Discrimination between healthy participants and people with panic disorder based on polygenic scores for psychiatric disorders and for intermediate phenotypes using machine learning

Kazutaka Ohi; Yuta Tanaka; Takeshi Otowa; Mihoko Shimada; Hisanobu Kaiya; Fumichika Nishimura; Tsukasa Sasaki; Hisashi Tanii; Toshiki Shioiri; Takeshi Hara

doi:10.1177/00048674241242936

Discrimination between healthy participants and people with panic disorder based on polygenic scores for psychiatric disorders and for intermediate phenotypes using machine learning

Aust N Z J Psychiatry. 2024 Apr 6:48674241242936. doi: 10.1177/00048674241242936. Online ahead of print.

Authors

Kazutaka Ohi^{1

2}, Yuta Tanaka³, Takeshi Otowa⁴, Mihoko Shimada⁵, Hisanobu Kaiya⁶, Fumichika Nishimura⁷, Tsukasa Sasaki⁸, Hisashi Tanii^{9

10}, Toshiki Shioiri¹, Takeshi Hara³

Affiliations

¹ Department of Psychiatry, Gifu University Graduate School of Medicine, Gifu, Japan.
² Department of General Internal Medicine, Kanazawa Medical University, Ishikawa, Japan.
³ Department of Intelligence Science and Engineering, Gifu University Graduate School of Natural Science and Technology, Gifu, Japan.
⁴ Department of Psychiatry, East Medical Center, Nagoya City University, Nagoya, Japan.
⁵ Genome Medical Science Project (Toyama), National Center for Global Health and Medicine (NCGM), Tokyo, Japan.
⁶ Panic Disorder Research Center, Warakukai Medical Corporation, Tokyo, Japan.
⁷ Center for Research on Counseling and Support Services, The University of Tokyo, Tokyo, Japan.
⁸ Department of Physical and Health Education, Graduate School of Education, The University of Tokyo, Tokyo, Japan.
⁹ Center for Physical and Mental Health, Mie University, Mie, Japan.
¹⁰ Graduate School of Medicine, Department of Health Promotion and Disease Prevention, Mie University, Mie, Japan.

PMID: 38581251
DOI: 10.1177/00048674241242936

Abstract

Objective: Panic disorder is a modestly heritable condition. Currently, diagnosis is based only on clinical symptoms; identifying objective biomarkers and a more reliable diagnostic procedure is desirable. We investigated whether people with panic disorder can be reliably diagnosed utilizing combinations of multiple polygenic scores for psychiatric disorders and their intermediate phenotypes, compared with single polygenic score approaches, by applying specific machine learning techniques.

Methods: Polygenic scores for 48 psychiatric disorders and intermediate phenotypes based on large-scale genome-wide association studies (n = 7556-1,131,881) were calculated for people with panic disorder (n = 718) and healthy controls (n = 1717). Discrimination between people with panic disorder and healthy controls was based on the 48 polygenic scores using five methods for classification: logistic regression, neural networks, quadratic discriminant analysis, random forests and a support vector machine. Differences in discrimination accuracy (area under the curve) due to an increased number of polygenic score combinations and differences in the accuracy across five classifiers were investigated.
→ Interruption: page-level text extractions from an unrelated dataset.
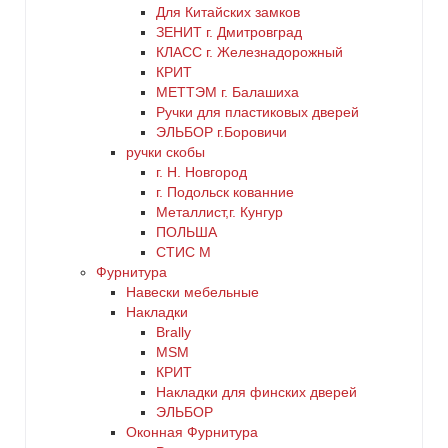
Для Китайских замков
ЗЕНИТ г. Дмитровград
КЛАСС г. Железнадорожный
КРИТ
МЕТТЭМ г. Балашиха
Ручки для пластиковых дверей
ЭЛЬБОР г.Боровичи
ручки скобы
г. Н. Новгород
г. Подольск кованние
Металлист,г. Кунгур
ПОЛЬША
СТИС М
Фурнитура
Навески мебельные
Накладки
Brally
MSM
КРИТ
Накладки для финских дверей
ЭЛЬБОР
Оконная Фурнитура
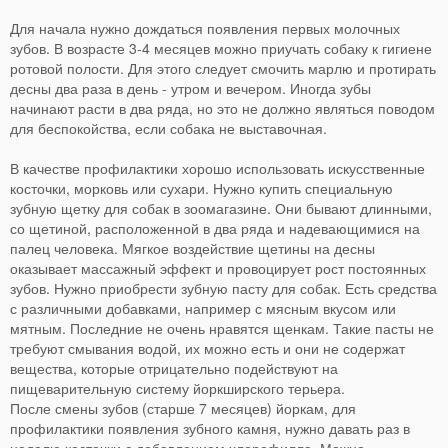
Для начала нужно дождаться появления первых молочных
зубов. В возрасте 3-4 месяцев можно приучать собаку к гигиене
ротовой полости. Для этого следует смочить марлю и протирать
десны два раза в день - утром и вечером. Иногда зубы
начинают расти в два ряда, но это не должно являться поводом
для беспокойства, если собака не выставочная.
В качестве профилактики хорошо использовать искусственные
косточки, морковь или сухари. Нужно купить специальную
зубную щетку для собак в зоомагазине. Они бывают длинными,
со щетиной, расположенной в два ряда и надевающимися на
палец человека. Мягкое воздействие щетины на десны
оказывает массажный эффект и провоцирует рост постоянных
зубов. Нужно приобрести зубную пасту для собак. Есть средства
с различными добавками, например с мясным вкусом или
мятным. Последние не очень нравятся щенкам. Такие пасты не
требуют смывания водой, их можно есть и они не содержат
вещества, которые отрицательно подействуют на
пищеварительную систему йоркширского терьера.
После смены зубов (старше 7 месяцев) йоркам, для
профилактики появления зубного камня, нужно давать раз в
неделю косточки с добавлением хлорофилла. Можно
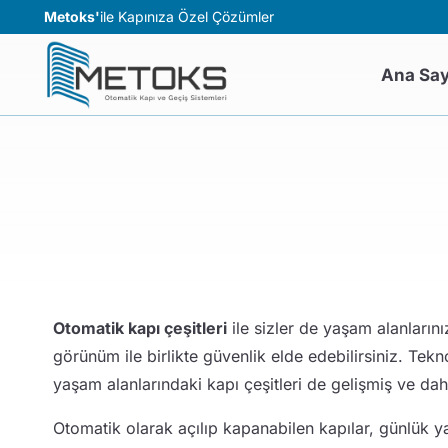
Metoks'
ile Kapınıza Özel Çözümler
Ana Sa
ENDÜSTRİYEL GRUP
BAHÇE GR
Otomatik Sarmal Kepenk
Yana Kayar
Endüstriyel Fabrika Kapıları
Şeffaf Sar
Endüstriyel Garaj Kapıları
Otomatik G
Otomatik kapı çeşitleri
ile sizler de yaşam alanlarını
Yükleme Rampaları
Kollu Bariy
görünüm ile birlikte güvenlik elde edebilirsiniz. Teknol
Hızlı PVC Sarmal Kapı
yaşam alanlarındaki kapı çeşitleri de gelişmiş ve dah
Alüminyum Ekstrüzyon Kepenk
Otomatik olarak açılıp kapanabilen kapılar, günlük 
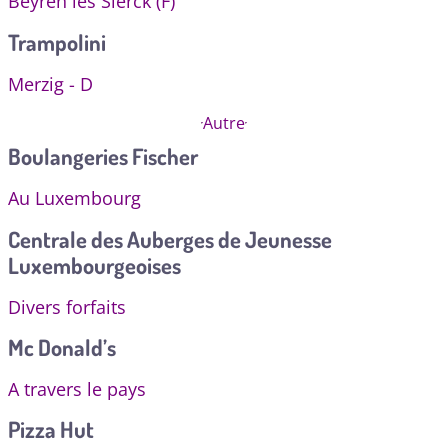
Beyren lès Sierck (F)
Trampolini
Merzig - D
Autre
Boulangeries Fischer
Au Luxembourg
Centrale des Auberges de Jeunesse
Luxembourgeoises
Divers forfaits
Mc Donald’s
A travers le pays
Pizza Hut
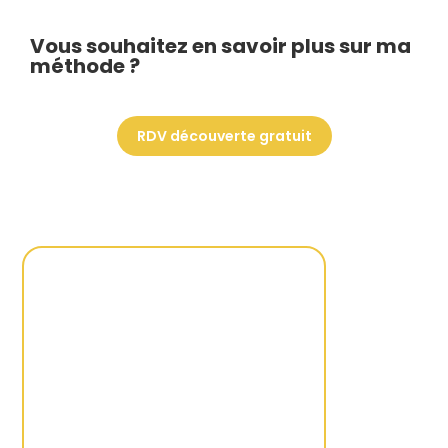
Vous souhaitez en savoir plus sur ma
méthode ?
RDV découverte gratuit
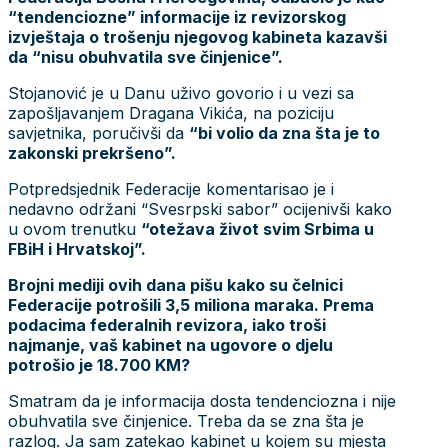
“tendenciozne” informacije iz revizorskog
izvještaja o trošenju njegovog kabineta kazavši
da “nisu obuhvatila sve činjenice”.
Stojanović je u Danu uživo govorio i u vezi sa
zapošljavanjem Dragana Vikića, na poziciju
savjetnika, poručivši da
“bi volio da zna šta je to
zakonski prekršeno”.
Potpredsjednik Federacije komentarisao je i
nedavno održani “Svesrpski sabor” ocijenivši kako
u ovom trenutku
“otežava život svim Srbima u
FBiH i Hrvatskoj”.
Brojni mediji ovih dana pišu kako su čelnici
Federacije potrošili 3,5 miliona maraka. Prema
podacima federalnih revizora, iako troši
najmanje, vaš kabinet na ugovore o djelu
potrošio je 18.700 KM?
Smatram da je informacija dosta tendenciozna i nije
obuhvatila sve činjenice. Treba da se zna šta je
razlog. Ja sam zatekao kabinet u kojem su mjesta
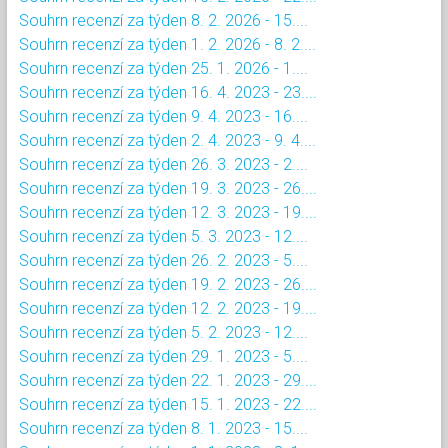
Souhrn recenzí za týden 8. 2. 2026 - 15....
Souhrn recenzí za týden 1. 2. 2026 - 8. 2....
Souhrn recenzí za týden 25. 1. 2026 - 1....
Souhrn recenzí za týden 16. 4. 2023 - 23....
Souhrn recenzí za týden 9. 4. 2023 - 16....
Souhrn recenzí za týden 2. 4. 2023 - 9. 4....
Souhrn recenzí za týden 26. 3. 2023 - 2....
Souhrn recenzí za týden 19. 3. 2023 - 26....
Souhrn recenzí za týden 12. 3. 2023 - 19....
Souhrn recenzí za týden 5. 3. 2023 - 12....
Souhrn recenzí za týden 26. 2. 2023 - 5....
Souhrn recenzí za týden 19. 2. 2023 - 26....
Souhrn recenzí za týden 12. 2. 2023 - 19....
Souhrn recenzí za týden 5. 2. 2023 - 12....
Souhrn recenzí za týden 29. 1. 2023 - 5....
Souhrn recenzí za týden 22. 1. 2023 - 29....
Souhrn recenzí za týden 15. 1. 2023 - 22....
Souhrn recenzí za týden 8. 1. 2023 - 15....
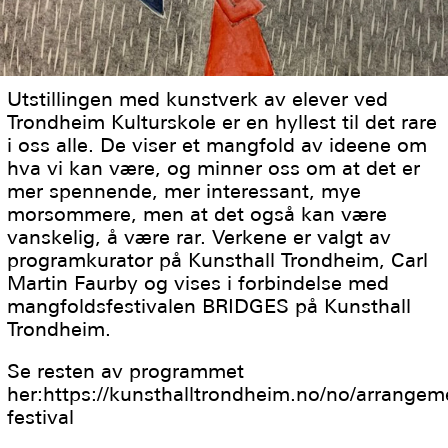
Utstillingen med kunstverk av elever ved
Trondheim Kulturskole er en hyllest til det rare
i oss alle. De viser et mangfold av ideene om
hva vi kan være, og minner oss om at det er
mer spennende, mer interessant, mye
morsommere, men at det også kan være
vanskelig, å være rar. Verkene er valgt av
programkurator på Kunsthall Trondheim, Carl
Martin Faurby og vises i forbindelse med
mangfoldsfestivalen BRIDGES på Kunsthall
Trondheim.
Se resten av programmet
her:https://kunsthalltrondheim.no/no/arrangem
festival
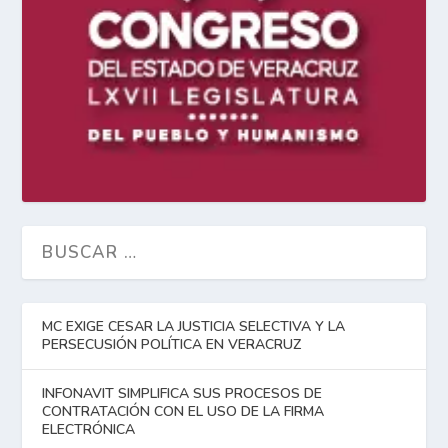
MC EXIGE CESAR LA JUSTICIA SELECTIVA Y LA
PERSECUSIÓN POLÍTICA EN VERACRUZ
INFONAVIT SIMPLIFICA SUS PROCESOS DE
CONTRATACIÓN CON EL USO DE LA FIRMA
ELECTRÓNICA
Results: All five classifiers performed relatively well for distinguishing people with panic disorder from healthy controls by increasing the number of polygenic scores. Of the 48 polygenic scores, the polygenic score for anxiety UK Biobank was the most useful for discrimination by the classifiers. In combinations of two or three polygenic scores, the polygenic score for anxiety UK Biobank was included as one of polygenic scores in all classifiers. When all 48 polygenic scores were used in combination, the greatest areas under the curve significantly differed among the five classifiers. Support vector machine and logistic regression had higher accuracy than quadratic discriminant analysis and random forests. For each classifier, the greatest area under the curve was 0.600 ± 0.030 for logistic regression (polygenic score combinations N = 14), 0.591 ± 0.039 for neural networks (N = 9), 0.603 ± 0.033 for quadratic discriminant analysis (N = 10), 0.572 ± 0.039 for random forests (N = 25) and 0.617 ± 0.041 for support vector machine (N = 11). The greatest areas under the curve at the best polygenic score combination significantly differed among the five classifiers. Random forests had the lowest accuracy among classifiers. Support vector machine had higher accuracy than neural networks.

Conclusions: These findings suggest that increasing the number of polygenic score combinations up to approximately 10 effectively improved the discrimination accuracy and that support vector machine exhibited greater accuracy among classifiers. However, the discrimination accuracy for panic disorder, when based solely on polygenic score combinations, was found to be modest.

Keywords: Panic disorder; classifier; intermediate phenotype; machine learning; polygenic score.